━━ RECORDS FOR THE TASK ━━
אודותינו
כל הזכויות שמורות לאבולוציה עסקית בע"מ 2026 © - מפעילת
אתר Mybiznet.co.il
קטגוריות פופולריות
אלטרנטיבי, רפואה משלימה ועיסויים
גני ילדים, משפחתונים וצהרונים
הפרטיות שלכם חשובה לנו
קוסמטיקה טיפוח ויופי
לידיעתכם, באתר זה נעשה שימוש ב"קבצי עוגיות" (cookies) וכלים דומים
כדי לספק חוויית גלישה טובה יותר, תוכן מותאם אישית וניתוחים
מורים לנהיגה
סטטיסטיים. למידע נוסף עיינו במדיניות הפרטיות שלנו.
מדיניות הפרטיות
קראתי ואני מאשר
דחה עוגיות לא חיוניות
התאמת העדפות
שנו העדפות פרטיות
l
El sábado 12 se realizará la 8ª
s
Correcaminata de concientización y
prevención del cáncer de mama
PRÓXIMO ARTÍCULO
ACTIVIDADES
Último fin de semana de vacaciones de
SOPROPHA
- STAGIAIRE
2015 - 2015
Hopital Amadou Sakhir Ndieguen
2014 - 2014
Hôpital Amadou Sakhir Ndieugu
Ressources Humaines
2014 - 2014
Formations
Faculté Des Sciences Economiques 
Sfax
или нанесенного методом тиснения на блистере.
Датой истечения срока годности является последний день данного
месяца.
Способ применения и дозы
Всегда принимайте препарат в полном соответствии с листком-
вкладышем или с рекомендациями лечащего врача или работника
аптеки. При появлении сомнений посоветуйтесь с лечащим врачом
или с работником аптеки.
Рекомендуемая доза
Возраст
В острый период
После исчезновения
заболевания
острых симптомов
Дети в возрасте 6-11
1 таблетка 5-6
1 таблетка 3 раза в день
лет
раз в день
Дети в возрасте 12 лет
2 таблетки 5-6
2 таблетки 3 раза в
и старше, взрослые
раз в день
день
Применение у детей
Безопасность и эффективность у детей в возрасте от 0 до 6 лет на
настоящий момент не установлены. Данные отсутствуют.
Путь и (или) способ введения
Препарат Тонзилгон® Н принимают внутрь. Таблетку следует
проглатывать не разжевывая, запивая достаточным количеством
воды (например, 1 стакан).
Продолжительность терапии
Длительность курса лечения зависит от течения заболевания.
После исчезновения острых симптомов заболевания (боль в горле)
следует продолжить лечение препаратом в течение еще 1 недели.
━━━
WHAT THE TASK ASKS: The lines above from the one with "и старше, взрослые" through the one with "Продолжительность терапии" are to be duplicated exactly, ends included, with nothing added.

RESPONSE AREA:
и старше, взрослые
раз в день
день
Применение у детей
Безопасность и эффективность у детей в возрасте от 0 до 6 лет на
настоящий момент не установлены. Данные отсутствуют.
Путь и (или) способ введения
Препарат Тонзилгон® Н принимают внутрь. Таблетку следует
проглатывать не разжевывая, запивая достаточным количеством
воды (например, 1 стакан).
Продолжительность терапии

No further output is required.